Ray headed out and the rest of them headed down into the basement, Adonis and Dani going through to the other townhouse and then back upstairs while Perfect set to work extracting the secrets of the blackout dye from the bit of cloth.
Dani’s room was on the top floor, and she was surprised to find Raven— the tall, thin dark-haired woman who’d watched over her since her ordeal with the Bone Lords—waiting inside for her, smiling blankly and standing in front of the dresser.
“Eep!” Dani yelled. “Jesus, Raven, you startled the shit out of me.”
“You okay?” Adonis called from the other room.
“I’m fine!”
“You see a spider?”
“No, I didn’t see a spider,” Dani replied.
“A mouse?”
“Why the hell would I scream at a mouse?” Dani asked. There was no answer. She shook her head. “He is such an annoying idiot,” she told Raven. “When did you get back?”
Raven said nothing, but she moved away from the dresser, revealing a picture in a silver frame. It was the photograph from Dani’s computer desk, in her old room… the one of her in her old body, with her mother and father.

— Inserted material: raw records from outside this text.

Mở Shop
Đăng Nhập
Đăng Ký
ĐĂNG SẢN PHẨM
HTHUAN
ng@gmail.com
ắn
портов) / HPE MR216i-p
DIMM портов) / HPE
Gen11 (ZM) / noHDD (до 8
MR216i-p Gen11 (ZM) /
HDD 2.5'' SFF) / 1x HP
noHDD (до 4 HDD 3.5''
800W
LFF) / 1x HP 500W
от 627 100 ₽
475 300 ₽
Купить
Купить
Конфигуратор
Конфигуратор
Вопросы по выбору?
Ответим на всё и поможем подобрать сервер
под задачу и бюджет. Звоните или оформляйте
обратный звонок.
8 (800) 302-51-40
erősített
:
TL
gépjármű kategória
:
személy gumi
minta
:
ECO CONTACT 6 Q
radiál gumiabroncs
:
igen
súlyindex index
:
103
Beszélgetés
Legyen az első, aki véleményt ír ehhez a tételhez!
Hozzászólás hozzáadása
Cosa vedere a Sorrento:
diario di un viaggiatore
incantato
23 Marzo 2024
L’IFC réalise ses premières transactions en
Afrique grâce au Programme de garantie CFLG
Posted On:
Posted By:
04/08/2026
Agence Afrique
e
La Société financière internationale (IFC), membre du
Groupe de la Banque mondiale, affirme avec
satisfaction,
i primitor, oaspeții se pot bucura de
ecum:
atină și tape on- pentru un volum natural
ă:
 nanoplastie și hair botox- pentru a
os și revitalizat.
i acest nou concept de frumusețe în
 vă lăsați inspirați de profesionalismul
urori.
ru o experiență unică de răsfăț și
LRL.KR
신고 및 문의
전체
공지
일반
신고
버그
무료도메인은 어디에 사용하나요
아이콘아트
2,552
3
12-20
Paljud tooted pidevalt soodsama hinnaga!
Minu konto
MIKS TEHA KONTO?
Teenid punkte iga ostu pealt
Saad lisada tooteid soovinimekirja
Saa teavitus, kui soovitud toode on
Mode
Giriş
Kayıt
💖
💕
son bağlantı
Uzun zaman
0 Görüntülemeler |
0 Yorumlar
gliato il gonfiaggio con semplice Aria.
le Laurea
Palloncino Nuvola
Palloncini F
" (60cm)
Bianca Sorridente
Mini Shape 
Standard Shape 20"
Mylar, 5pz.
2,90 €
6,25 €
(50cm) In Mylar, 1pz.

She’d always hated pictures of herself, because they were never remotely true to how she saw herself in her own mind, but now that the outside matched the inside, the sight of somebody she recognized as herself, framed by both of her parents…
She hadn’t lost them, she reminded herself. They were still alive, and living right where she’d left them. If she ever got her situation fixed, or figured out how to explain it to them… and anyway, she hadn’t even been away all that long.
There was no reason for her to be going all misty-eyed. There was no reason for her to start crying.
When she did, Raven… as mute and unexpressive as ever… put her long arms around Dani and held her in silence.